Exactly the lines below, starting with the one containing "Wertschätzung einen wesentlichen Beitrag zur" and going on through the one containing "поразили Ильский НПЗ в", must be reproduced, both ends included, and no pictures with them.

'''

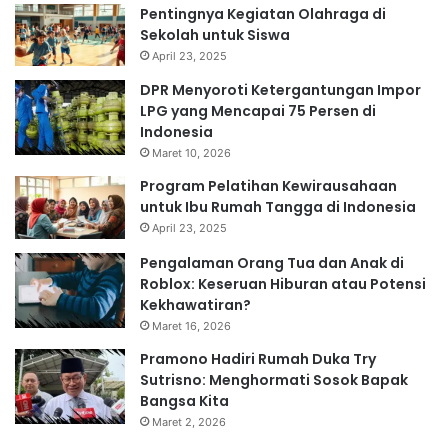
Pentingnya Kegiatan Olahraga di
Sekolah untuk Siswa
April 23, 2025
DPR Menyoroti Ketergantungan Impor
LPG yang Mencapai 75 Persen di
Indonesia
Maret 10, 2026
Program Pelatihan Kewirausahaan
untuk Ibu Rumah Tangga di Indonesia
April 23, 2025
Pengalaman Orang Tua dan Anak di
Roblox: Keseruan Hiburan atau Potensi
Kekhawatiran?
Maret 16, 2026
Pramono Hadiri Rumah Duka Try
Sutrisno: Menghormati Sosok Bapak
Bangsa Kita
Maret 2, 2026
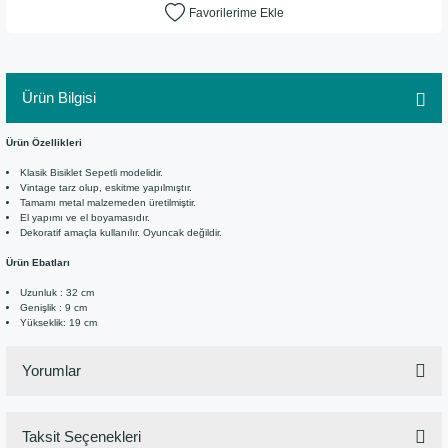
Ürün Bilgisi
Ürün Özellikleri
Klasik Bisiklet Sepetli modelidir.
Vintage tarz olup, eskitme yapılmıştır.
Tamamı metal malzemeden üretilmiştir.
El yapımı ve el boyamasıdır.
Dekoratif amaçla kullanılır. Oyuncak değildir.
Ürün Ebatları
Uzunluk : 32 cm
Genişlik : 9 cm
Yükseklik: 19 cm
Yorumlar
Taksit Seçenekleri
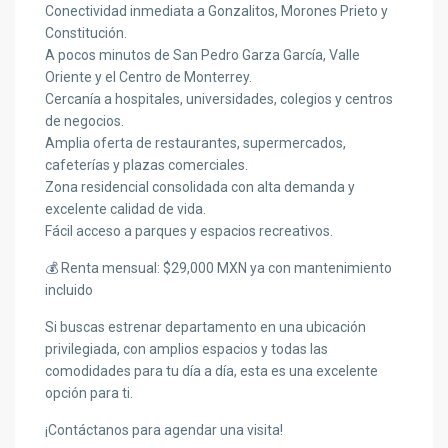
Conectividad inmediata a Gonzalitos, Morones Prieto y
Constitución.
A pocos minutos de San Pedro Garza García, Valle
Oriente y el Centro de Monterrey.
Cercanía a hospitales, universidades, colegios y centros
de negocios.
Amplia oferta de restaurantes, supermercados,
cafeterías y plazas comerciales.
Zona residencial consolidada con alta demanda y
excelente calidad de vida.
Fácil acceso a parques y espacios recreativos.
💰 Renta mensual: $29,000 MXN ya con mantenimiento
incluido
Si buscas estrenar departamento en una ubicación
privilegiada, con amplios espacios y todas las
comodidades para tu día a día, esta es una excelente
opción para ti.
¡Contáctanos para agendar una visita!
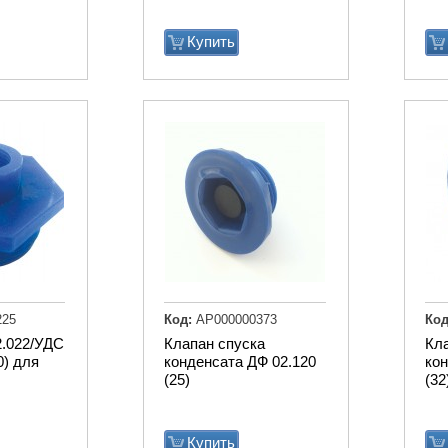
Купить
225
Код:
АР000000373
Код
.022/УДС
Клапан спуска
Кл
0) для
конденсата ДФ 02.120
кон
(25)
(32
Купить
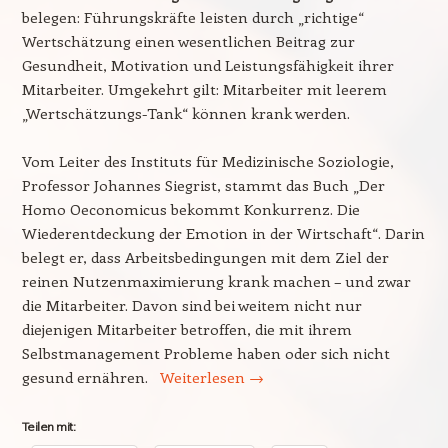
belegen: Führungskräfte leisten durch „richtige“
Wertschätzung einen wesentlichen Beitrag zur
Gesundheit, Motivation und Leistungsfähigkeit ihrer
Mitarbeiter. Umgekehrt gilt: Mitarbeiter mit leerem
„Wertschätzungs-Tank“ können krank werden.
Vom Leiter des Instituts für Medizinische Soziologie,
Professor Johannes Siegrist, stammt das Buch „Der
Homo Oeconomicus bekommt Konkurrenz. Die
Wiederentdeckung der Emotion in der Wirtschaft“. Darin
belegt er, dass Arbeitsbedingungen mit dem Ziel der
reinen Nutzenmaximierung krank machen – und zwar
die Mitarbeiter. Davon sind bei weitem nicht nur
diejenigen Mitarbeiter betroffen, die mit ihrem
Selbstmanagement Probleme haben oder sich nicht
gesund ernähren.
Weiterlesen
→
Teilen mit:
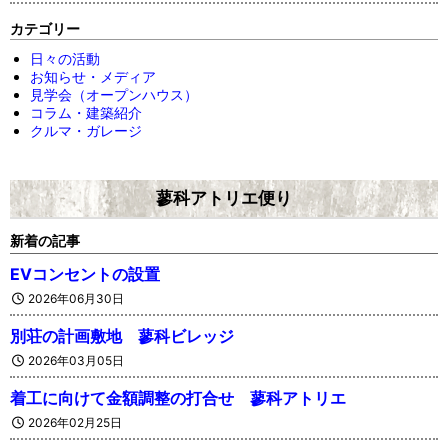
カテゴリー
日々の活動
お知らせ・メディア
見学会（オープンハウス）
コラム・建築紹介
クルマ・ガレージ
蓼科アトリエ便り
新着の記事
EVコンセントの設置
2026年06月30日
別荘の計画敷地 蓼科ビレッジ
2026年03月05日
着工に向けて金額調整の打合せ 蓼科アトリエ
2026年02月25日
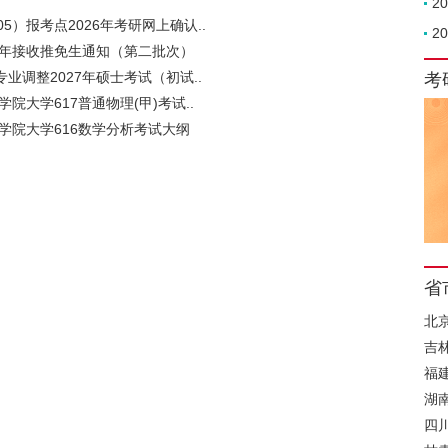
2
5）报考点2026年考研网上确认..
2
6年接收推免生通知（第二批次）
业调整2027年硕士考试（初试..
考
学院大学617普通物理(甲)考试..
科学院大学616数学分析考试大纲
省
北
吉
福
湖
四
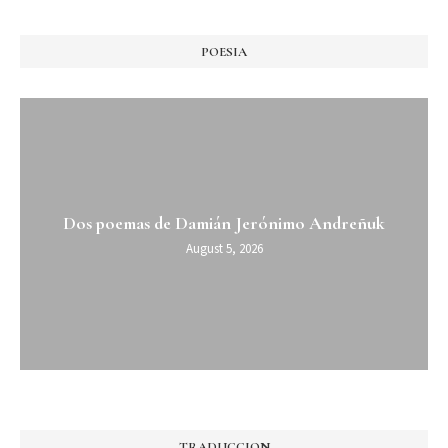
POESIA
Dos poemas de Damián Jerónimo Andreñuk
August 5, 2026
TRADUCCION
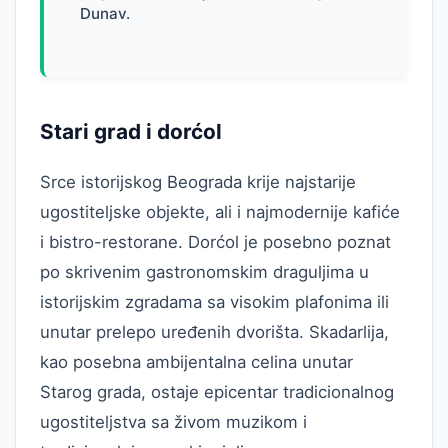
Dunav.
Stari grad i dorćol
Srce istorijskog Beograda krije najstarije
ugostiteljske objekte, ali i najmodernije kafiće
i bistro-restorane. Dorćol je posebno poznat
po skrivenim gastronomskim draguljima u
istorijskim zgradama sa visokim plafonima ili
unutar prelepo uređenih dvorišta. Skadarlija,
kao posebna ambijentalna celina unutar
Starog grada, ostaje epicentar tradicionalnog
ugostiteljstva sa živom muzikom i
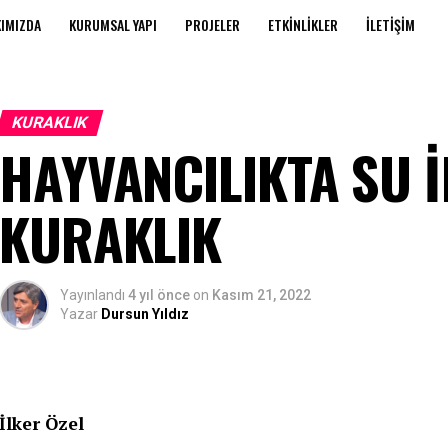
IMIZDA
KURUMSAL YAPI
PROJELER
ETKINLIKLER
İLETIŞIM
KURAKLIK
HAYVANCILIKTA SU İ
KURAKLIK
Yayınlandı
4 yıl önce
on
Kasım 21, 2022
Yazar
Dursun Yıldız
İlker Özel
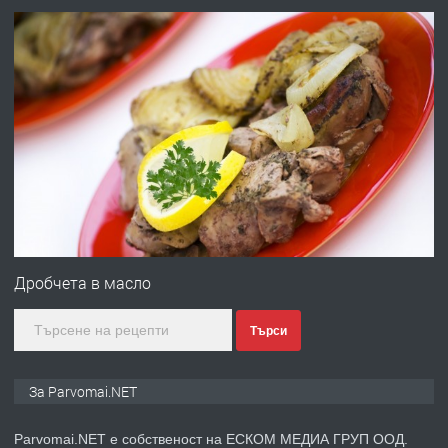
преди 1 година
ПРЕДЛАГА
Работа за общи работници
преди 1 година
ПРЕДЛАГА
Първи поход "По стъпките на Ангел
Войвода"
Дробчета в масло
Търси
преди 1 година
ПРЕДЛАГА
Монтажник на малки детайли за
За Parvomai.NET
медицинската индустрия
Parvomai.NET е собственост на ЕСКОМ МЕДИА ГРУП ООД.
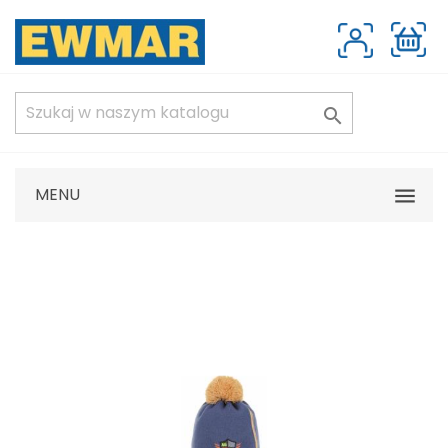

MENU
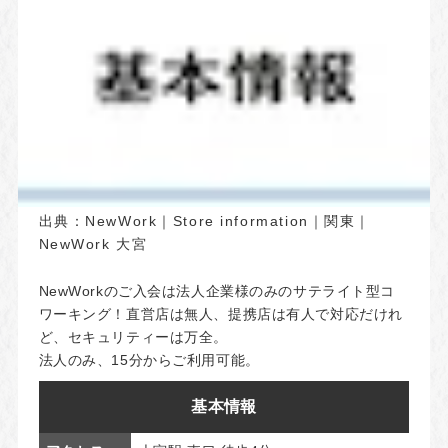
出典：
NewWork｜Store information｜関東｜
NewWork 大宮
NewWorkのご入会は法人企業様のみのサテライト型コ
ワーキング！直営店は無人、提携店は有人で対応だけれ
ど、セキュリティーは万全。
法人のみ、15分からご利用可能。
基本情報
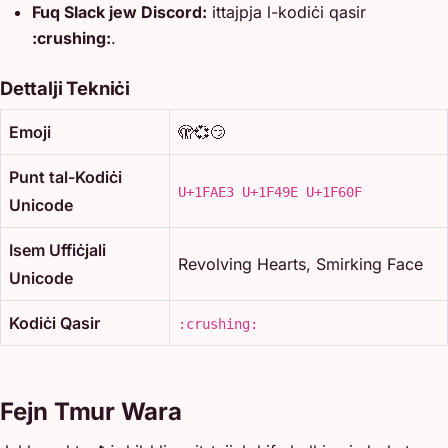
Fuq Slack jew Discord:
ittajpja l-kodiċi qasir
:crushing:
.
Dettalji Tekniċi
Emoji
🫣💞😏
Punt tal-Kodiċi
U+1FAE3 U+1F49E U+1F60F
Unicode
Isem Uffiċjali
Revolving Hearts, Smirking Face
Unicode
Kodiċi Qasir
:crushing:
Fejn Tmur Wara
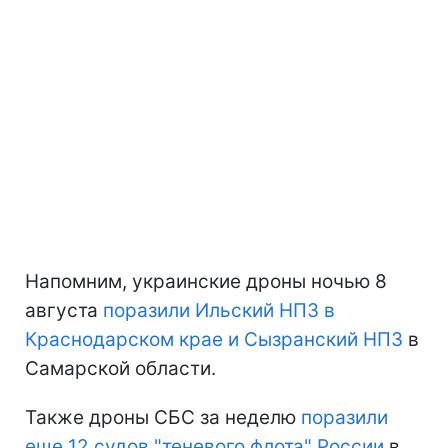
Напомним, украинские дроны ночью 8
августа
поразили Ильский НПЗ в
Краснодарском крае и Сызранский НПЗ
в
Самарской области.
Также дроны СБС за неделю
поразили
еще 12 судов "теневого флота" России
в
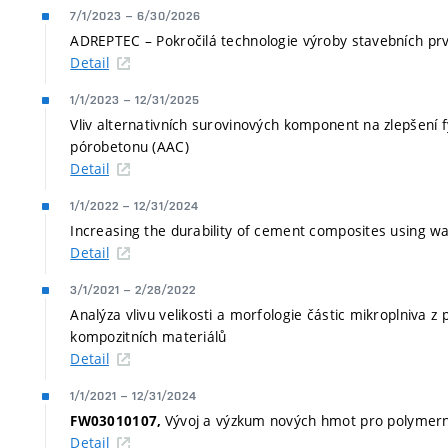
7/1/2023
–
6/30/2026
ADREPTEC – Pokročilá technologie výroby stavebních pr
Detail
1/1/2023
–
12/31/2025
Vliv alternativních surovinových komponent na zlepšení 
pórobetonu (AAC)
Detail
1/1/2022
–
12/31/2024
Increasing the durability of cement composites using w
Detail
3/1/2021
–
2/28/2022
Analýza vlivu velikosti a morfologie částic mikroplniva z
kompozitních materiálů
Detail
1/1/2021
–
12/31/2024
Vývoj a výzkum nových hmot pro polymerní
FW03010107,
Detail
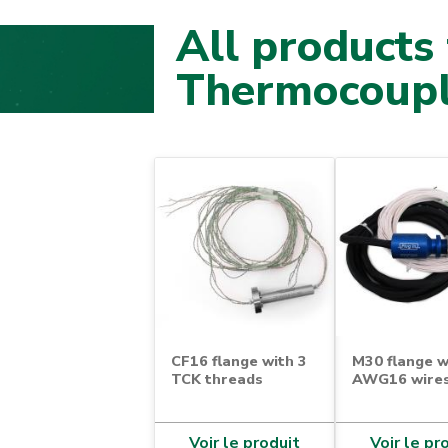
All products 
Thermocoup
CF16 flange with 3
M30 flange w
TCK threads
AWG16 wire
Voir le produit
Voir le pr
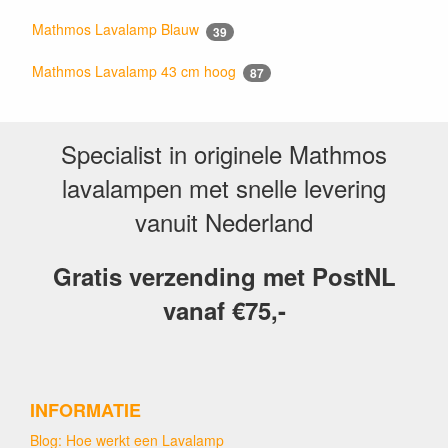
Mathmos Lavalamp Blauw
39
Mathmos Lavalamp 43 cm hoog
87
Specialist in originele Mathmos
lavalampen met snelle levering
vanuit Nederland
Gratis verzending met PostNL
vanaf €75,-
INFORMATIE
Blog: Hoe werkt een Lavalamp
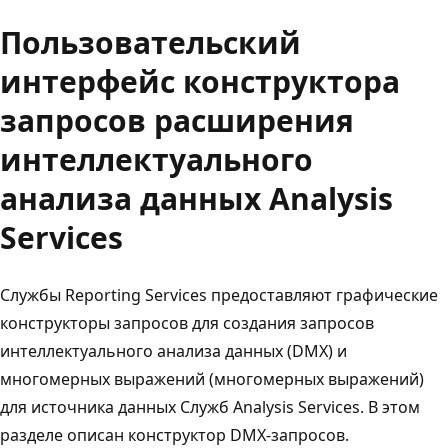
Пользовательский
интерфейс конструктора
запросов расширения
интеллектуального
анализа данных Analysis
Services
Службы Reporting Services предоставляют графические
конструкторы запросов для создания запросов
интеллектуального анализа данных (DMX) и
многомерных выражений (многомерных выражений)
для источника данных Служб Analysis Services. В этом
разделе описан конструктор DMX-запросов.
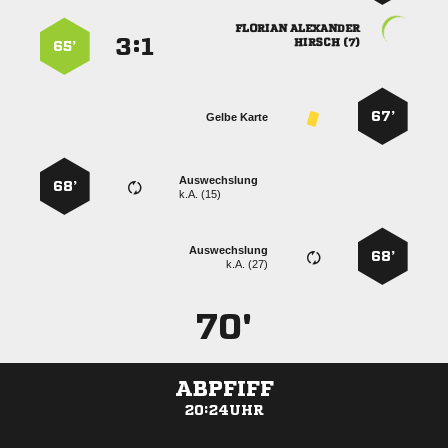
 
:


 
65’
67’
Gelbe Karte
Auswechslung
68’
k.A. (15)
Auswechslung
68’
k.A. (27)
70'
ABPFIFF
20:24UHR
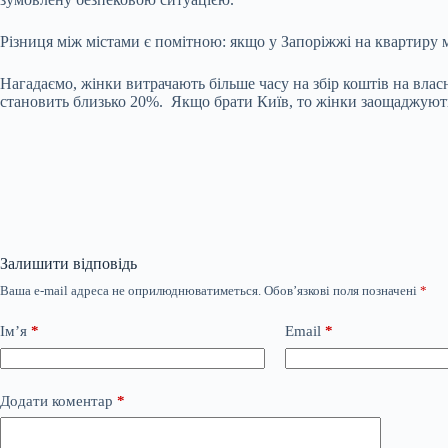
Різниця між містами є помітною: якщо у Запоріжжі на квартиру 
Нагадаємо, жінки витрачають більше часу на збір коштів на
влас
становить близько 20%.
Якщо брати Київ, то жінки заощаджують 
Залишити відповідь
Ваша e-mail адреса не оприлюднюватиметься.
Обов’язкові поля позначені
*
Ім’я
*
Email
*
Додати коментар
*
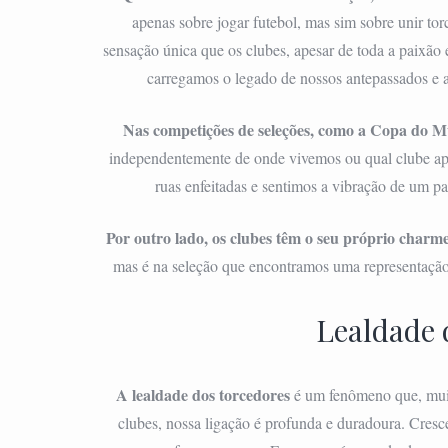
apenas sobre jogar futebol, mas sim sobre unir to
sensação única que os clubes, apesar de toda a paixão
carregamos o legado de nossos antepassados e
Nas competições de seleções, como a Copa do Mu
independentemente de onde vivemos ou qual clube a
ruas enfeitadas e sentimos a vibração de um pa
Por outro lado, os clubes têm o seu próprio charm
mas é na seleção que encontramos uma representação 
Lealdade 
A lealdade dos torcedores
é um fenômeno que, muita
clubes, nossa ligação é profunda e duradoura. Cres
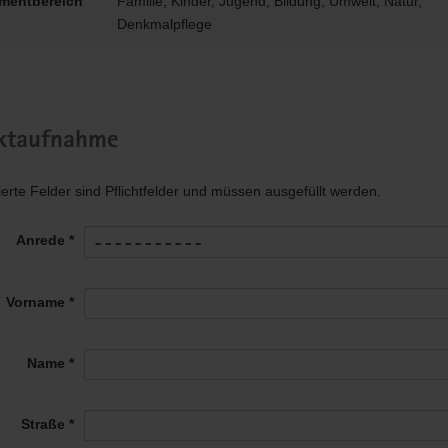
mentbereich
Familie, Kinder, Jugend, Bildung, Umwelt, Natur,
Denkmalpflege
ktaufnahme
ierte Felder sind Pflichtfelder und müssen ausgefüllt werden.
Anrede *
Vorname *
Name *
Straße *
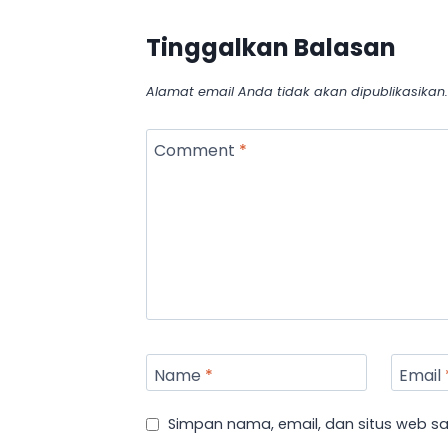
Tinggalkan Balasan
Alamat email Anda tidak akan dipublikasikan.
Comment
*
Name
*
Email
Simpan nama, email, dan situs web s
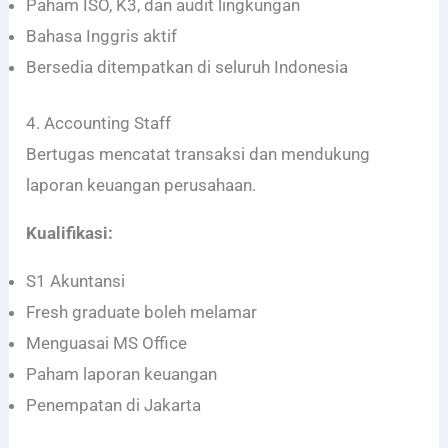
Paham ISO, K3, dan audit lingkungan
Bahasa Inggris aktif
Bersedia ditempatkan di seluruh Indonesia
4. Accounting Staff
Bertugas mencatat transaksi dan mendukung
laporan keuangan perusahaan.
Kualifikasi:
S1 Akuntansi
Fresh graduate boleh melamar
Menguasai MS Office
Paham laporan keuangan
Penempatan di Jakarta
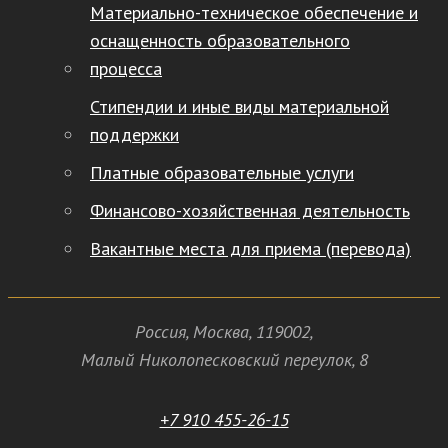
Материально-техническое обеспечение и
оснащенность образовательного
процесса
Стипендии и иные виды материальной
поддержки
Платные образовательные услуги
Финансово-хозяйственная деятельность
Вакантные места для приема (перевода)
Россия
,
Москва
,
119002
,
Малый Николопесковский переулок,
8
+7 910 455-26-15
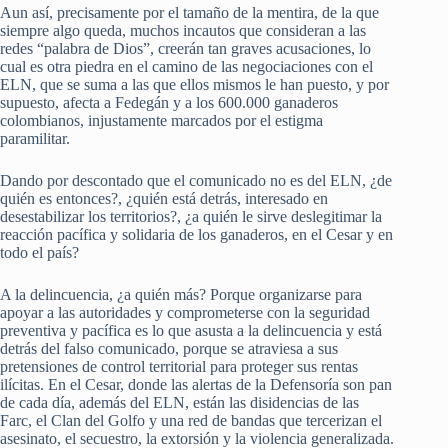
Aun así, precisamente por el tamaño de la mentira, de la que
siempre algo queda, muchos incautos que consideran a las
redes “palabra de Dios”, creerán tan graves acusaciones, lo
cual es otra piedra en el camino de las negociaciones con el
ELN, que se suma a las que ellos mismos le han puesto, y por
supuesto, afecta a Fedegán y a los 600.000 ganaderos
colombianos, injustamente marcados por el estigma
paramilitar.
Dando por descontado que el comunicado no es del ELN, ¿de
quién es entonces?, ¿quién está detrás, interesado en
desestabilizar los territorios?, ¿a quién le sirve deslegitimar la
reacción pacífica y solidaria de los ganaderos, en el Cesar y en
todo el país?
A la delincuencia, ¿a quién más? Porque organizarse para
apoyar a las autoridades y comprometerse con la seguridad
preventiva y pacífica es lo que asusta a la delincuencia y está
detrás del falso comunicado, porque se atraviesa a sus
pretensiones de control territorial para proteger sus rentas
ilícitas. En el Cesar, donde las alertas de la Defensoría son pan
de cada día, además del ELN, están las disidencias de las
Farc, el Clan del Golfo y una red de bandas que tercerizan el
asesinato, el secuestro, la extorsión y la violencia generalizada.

'''

Reply to the task:
Wertschätzung einen wesentlichen Beitrag zur
Gesundheit, Motivation und Leistungsfähigkeit ihrer
Mitarbeiter. Umgekehrt gilt: Mitarbeiter mit leerem
„Wertschätzungs-Tank“ können krank werden.
Vom Leiter des Instituts für Medizinische Soziologie,
Professor Johannes Siegrist, stammt das Buch „Der
Homo Oeconomicus bekommt Konkurrenz. Die
Wiederentdeckung der Emotion in der Wirtschaft“. Darin
belegt er, dass Arbeitsbedingungen mit dem Ziel der
reinen Nutzenmaximierung krank machen – und zwar
die Mitarbeiter. Davon sind bei weitem nicht nur
diejenigen Mitarbeiter betroffen, die mit ihrem
Selbstmanagement Probleme haben oder sich nicht
gesund ernähren.
Weiterlesen
→
Teilen mit:
カテゴリー
日々の活動
お知らせ・メディア
見学会（オープンハウス）
コラム・建築紹介
クルマ・ガレージ
蓼科アトリエ便り
新着の記事
EVコンセントの設置
2026年06月30日
別荘の計画敷地 蓼科ビレッジ
2026年03月05日
着工に向けて金額調整の打合せ 蓼科アトリエ
2026年02月25日
2
5）报考点2026年考研网上确认..
2
6年接收推免生通知（第二批次）
业调整2027年硕士考试（初试..
考
学院大学617普通物理(甲)考试..
科学院大学616数学分析考试大纲
省
北
吉
福
湖
四
POESIA
Dos poemas de Damián Jerónimo Andreñuk
August 5, 2026
TRADUCCION
Dunav.
Stari grad i dorćol
Srce istorijskog Beograda krije najstarije
ugostiteljske objekte, ali i najmodernije kafiće
i bistro-restorane. Dorćol je posebno poznat
po skrivenim gastronomskim draguljima u
istorijskim zgradama sa visokim plafonima ili
unutar prelepo uređenih dvorišta. Skadarlija,
kao posebna ambijentalna celina unutar
Starog grada, ostaje epicentar tradicionalnog
ugostiteljstva sa živom muzikom i
IMIZDA
KURUMSAL YAPI
PROJELER
ETKINLIKLER
İLETIŞIM
KURAKLIK
HAYVANCILIKTA SU İ
KURAKLIK
Yayınlandı
4 yıl önce
on
Kasım 21, 2022
Yazar
Dursun Yıldız
İlker Özel
преди 1 година
ПРЕДЛАГА
Работа за общи работници
преди 1 година
ПРЕДЛАГА
Първи поход "По стъпките на Ангел
Войвода"
Дробчета в масло
Търси
преди 1 година
ПРЕДЛАГА
Монтажник на малки детайли за
За Parvomai.NET
медицинската индустрия
Parvomai.NET е собственост на ЕСКОМ МЕДИА ГРУП ООД.

MENU
出典：
NewWork｜Store information｜関東｜
NewWork 大宮
NewWorkのご入会は法人企業様のみのサテライト型コ
ワーキング！直営店は無人、提携店は有人で対応だけれ
ど、セキュリティーは万全。
法人のみ、15分からご利用可能。
基本情報
Fuq Slack jew Discord:
ittajpja l-kodiċi qasir
:crushing:
.
Dettalji Tekniċi
Emoji
🫣💞😏
Punt tal-Kodiċi
U+1FAE3 U+1F49E U+1F60F
Unicode
Isem Uffiċjali
Revolving Hearts, Smirking Face
Unicode
Kodiċi Qasir
:crushing:
Fejn Tmur Wara
Напомним, украинские дроны ночью 8
августа
поразили Ильский НПЗ в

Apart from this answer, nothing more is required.